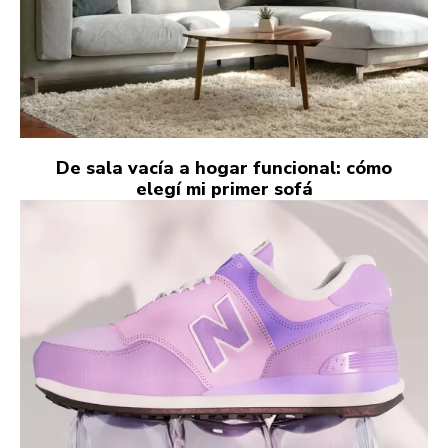
De sala vacía a hogar funcional: cómo
elegí mi primer sofá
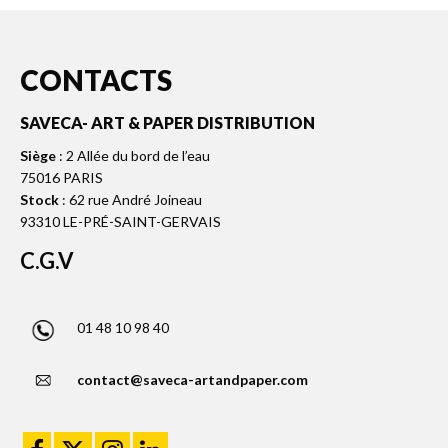
CONTACTS
SAVECA- ART & PAPER DISTRIBUTION
Siège
: 2 Allée du bord de l’eau
75016 PARIS
Stock
: 62 rue André Joineau
93310 LE-PRÉ-SAINT-GERVAIS
C.G.V
01 48 10 98 40
contact@saveca-artandpaper.com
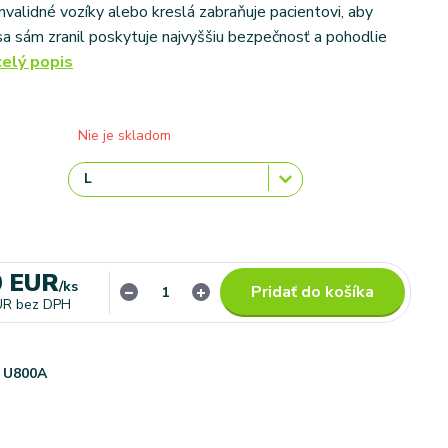
nvalidné vozíky alebo kreslá zabraňuje pacientovi, aby
sa sám zranil poskytuje najvyššiu bezpečnosť a pohodlie
celý popis
Nie je skladom
0 EUR
/
ks
Pridať do košíka
UR
bez DPH
U800A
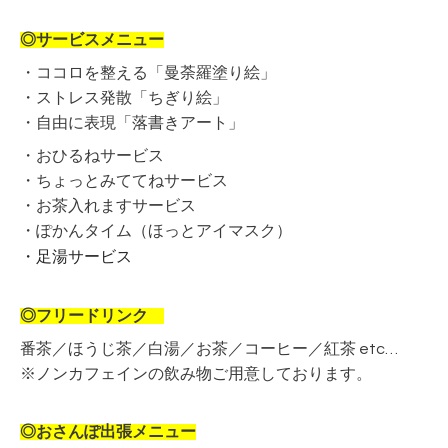
◎サービスメニュー
・ココロを整える「
曼荼羅塗り絵」
・ストレス発散「ちぎり絵」
・自由に表現「落書きアート」
・おひるねサービス
・ちょっとみててねサービス
・お茶入れますサービス
・ぽかんタイム（ほっとアイマスク）
・足湯サービス
◎フリードリンク
番茶／ほうじ茶／白湯／お茶／コーヒー／紅茶 etc…
※ノンカフェインの飲み物ご用意しております。
◎
おさんぽ出張メニュー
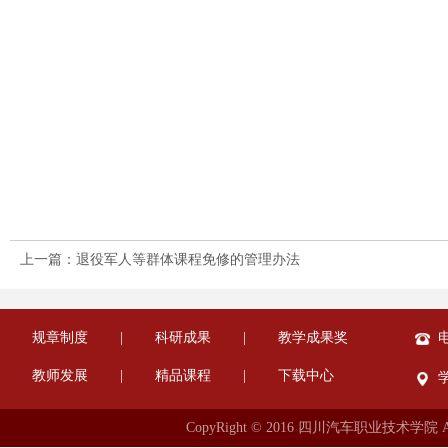
上一篇：退役军人等群体课程免修的管理办法
规章制度
|
科研成果
|
教学成果奖
电
教师发展
|
精品课程
|
下载中心
CopyRight © 2016 四川汽车职业技术学院 All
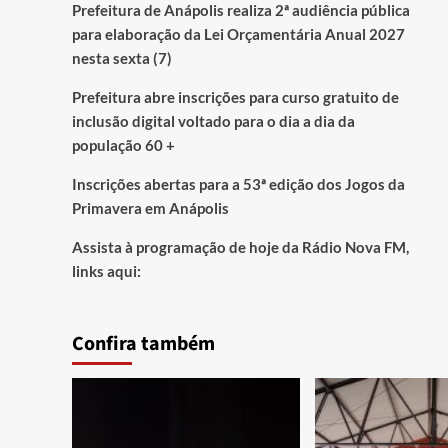
Prefeitura de Anápolis realiza 2ª audiência pública
para elaboração da Lei Orçamentária Anual 2027
nesta sexta (7)
Prefeitura abre inscrições para curso gratuito de
inclusão digital voltado para o dia a dia da
população 60 +
Inscrições abertas para a 53ª edição dos Jogos da
Primavera em Anápolis
Assista à programação de hoje da Rádio Nova FM,
links aqui:
Confira também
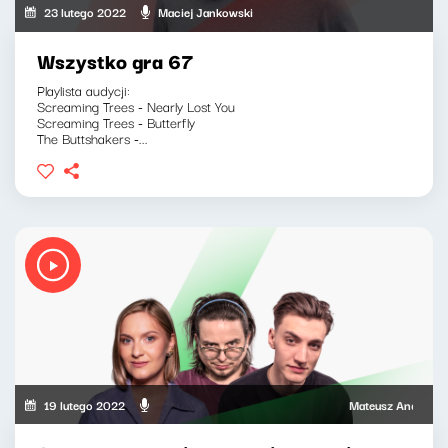
23 lutego 2022
Maciej Jankowski
Wszystko gra 67
Playlista audycji:
Screaming Trees - Nearly Lost You
Screaming Trees - Butterfly
The Buttshakers -...
19 lutego 2022
Mateusz Andruszkiewic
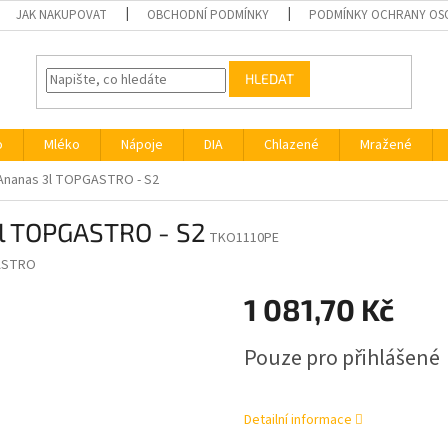
JAK NAKUPOVAT
OBCHODNÍ PODMÍNKY
PODMÍNKY OCHRANY OS
HLEDAT
o
Mléko
Nápoje
DIA
Chlazené
Mražené
 Ananas 3l TOPGASTRO - S2
3l TOPGASTRO - S2
TKO1110PE
ASTRO
1 081,70 Kč
Měrná
Pouze pro přihlášené
cena:
Detailní informace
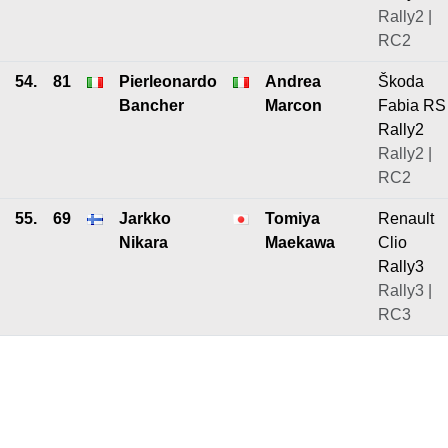
Rally2 |
RC2
54.
81
Pierleonardo
Andrea
Škoda
Bancher
Marcon
Fabia RS
Rally2
Rally2 |
RC2
55.
69
Jarkko
Tomiya
Renault
Nikara
Maekawa
Clio
Rally3
Rally3 |
RC3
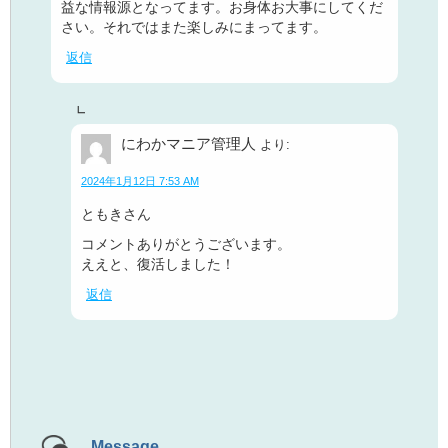
益な情報源となってます。お身体お大事にしてくだ
さい。それではまた楽しみにまってます。
返信
にわかマニア管理人
より:
2024年1月12日 7:53 AM
ともきさん
コメントありがとうございます。
ええと、復活しました！
返信
Message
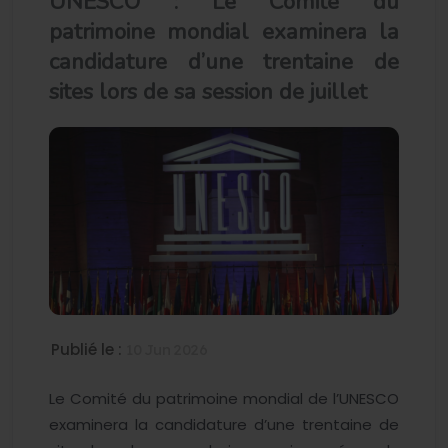
UNESCO : Le Comité du
patrimoine mondial examinera la
candidature d’une trentaine de
sites lors de sa session de juillet
Publié le :
10 Jun 2026
Le Comité du patrimoine mondial de l’UNESCO
examinera la candidature d’une trentaine de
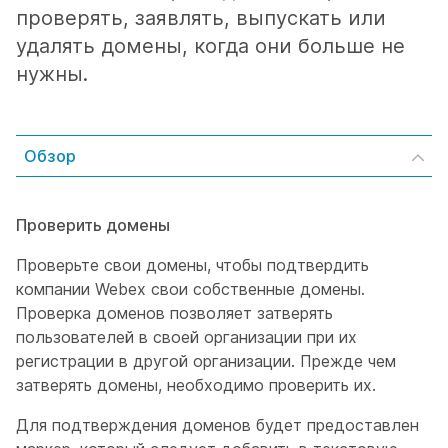
проверять, заявлять, выпускать или
удалять домены, когда они больше не
нужны.
Обзор
Проверить домены
Проверьте свои домены, чтобы подтвердить
компании Webex свои собственные домены.
Проверка доменов позволяет затверять
пользователей в своей организации при их
регистрации в другой организации. Прежде чем
затверять домены, необходимо проверить их.
Для подтверждения доменов будет предоставлен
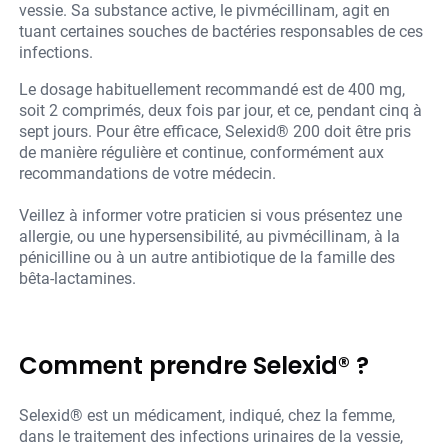
vessie. Sa substance active, le pivmécillinam, agit en
tuant certaines souches de bactéries responsables de ces
infections.
Le dosage habituellement recommandé est de 400 mg,
soit 2 comprimés, deux fois par jour, et ce, pendant cinq à
sept jours. Pour être efficace, Selexid® 200 doit être pris
de manière régulière et continue, conformément aux
recommandations de votre médecin.
Veillez à informer votre praticien si vous présentez une
allergie, ou une hypersensibilité, au pivmécillinam, à la
pénicilline ou à un autre antibiotique de la famille des
bêta-lactamines.
Comment prendre Selexid® ?
Selexid® est un médicament, indiqué, chez la femme,
dans le traitement des infections urinaires de la vessie,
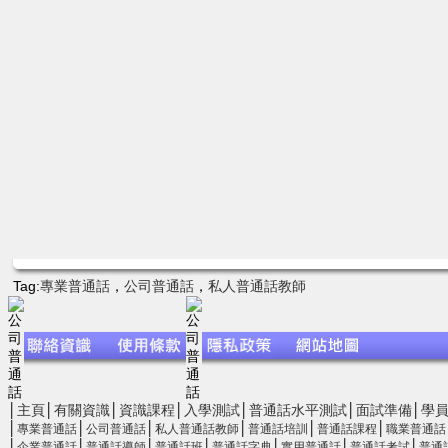
Tag:
專業普通話
，
公司普通話
，
私人普通話教師
│
主頁
│
有關資識
│
資識課程
│
入學測試
│
普通話水平測試
│
面試準備
│
學
│
│
│
│
│
│
專業普通話
公司普通話
私人普通話教師
普通話培訓
普通話課程
職業普通話
│
│
│
│
│
│
│
企業普通話
普通話導師
普通話班
普通話字典
實用普通話
普通話考試
普通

#### [TASK DIRECTIONS]
Any pictures are to be skipped, and the lines from the beginning of the entries through the line with "пользователей в своей организации при их" copied exactly.

#### [RESULT BELOW]
De sala vacía a hogar funcional: cómo
elegí mi primer sofá
CONTACTS
SAVECA- ART & PAPER DISTRIBUTION
Siège
: 2 Allée du bord de l’eau
75016 PARIS
Stock
: 62 rue André Joineau
93310 LE-PRÉ-SAINT-GERVAIS
C.G.V
01 48 10 98 40
contact@saveca-artandpaper.com
nvalidné vozíky alebo kreslá zabraňuje pacientovi, aby
sa sám zranil poskytuje najvyššiu bezpečnosť a pohodlie
celý popis
Nie je skladom
0 EUR
/
ks
Pridať do košíka
UR
bez DPH
U800A
◎サービスメニュー
・ココロを整える「
曼荼羅塗り絵」
・ストレス発散「ちぎり絵」
・自由に表現「落書きアート」
・おひるねサービス
・ちょっとみててねサービス
・お茶入れますサービス
・ぽかんタイム（ほっとアイマスク）
・足湯サービス
◎フリードリンク
番茶／ほうじ茶／白湯／お茶／コーヒー／紅茶 etc…
※ノンカフェインの飲み物ご用意しております。
◎
おさんぽ出張メニュー
上一篇：退役军人等群体课程免修的管理办法
规章制度
|
科研成果
|
教学成果奖
电
教师发展
|
精品课程
|
下载中心
CopyRight © 2016 四川汽车职业技术学院 All
Prefeitura de Anápolis realiza 2ª audiência pública
para elaboração da Lei Orçamentária Anual 2027
nesta sexta (7)
Prefeitura abre inscrições para curso gratuito de
inclusão digital voltado para o dia a dia da
população 60 +
Inscrições abertas para a 53ª edição dos Jogos da
Primavera em Anápolis
Assista à programação de hoje da Rádio Nova FM,
links aqui:
Confira também
23 lutego 2022
Maciej Jankowski
Wszystko gra 67
Playlista audycji:
Screaming Trees - Nearly Lost You
Screaming Trees - Butterfly
The Buttshakers -...
19 lutego 2022
Mateusz Andruszkiewic
JAK NAKUPOVAT
OBCHODNÍ PODMÍNKY
PODMÍNKY OCHRANY OS
HLEDAT
o
Mléko
Nápoje
DIA
Chlazené
Mražené
 Ananas 3l TOPGASTRO - S2
3l TOPGASTRO - S2
TKO1110PE
ASTRO
1 081,70 Kč
Měrná
Pouze pro přihlášené
cena:
Detailní informace
Rally2 |
RC2
54.
81
Pierleonardo
Andrea
Škoda
Bancher
Marcon
Fabia RS
Rally2
Rally2 |
RC2
55.
69
Jarkko
Tomiya
Renault
Nikara
Maekawa
Clio
Rally3
Rally3 |
RC3
益な情報源となってます。お身体お大事にしてくだ
さい。それではまた楽しみにまってます。
返信
にわかマニア管理人
より:
2024年1月12日 7:53 AM
ともきさん
コメントありがとうございます。
ええと、復活しました！
返信
Message
UNESCO : Le Comité du
patrimoine mondial examinera la
candidature d’une trentaine de
sites lors de sa session de juillet
Publié le :
10 Jun 2026
Le Comité du patrimoine mondial de l’UNESCO
examinera la candidature d’une trentaine de
проверять, заявлять, выпускать или
удалять домены, когда они больше не
нужны.
Обзор
Проверить домены
Проверьте свои домены, чтобы подтвердить
компании Webex свои собственные домены.
Проверка доменов позволяет затверять
пользователей в своей организации при их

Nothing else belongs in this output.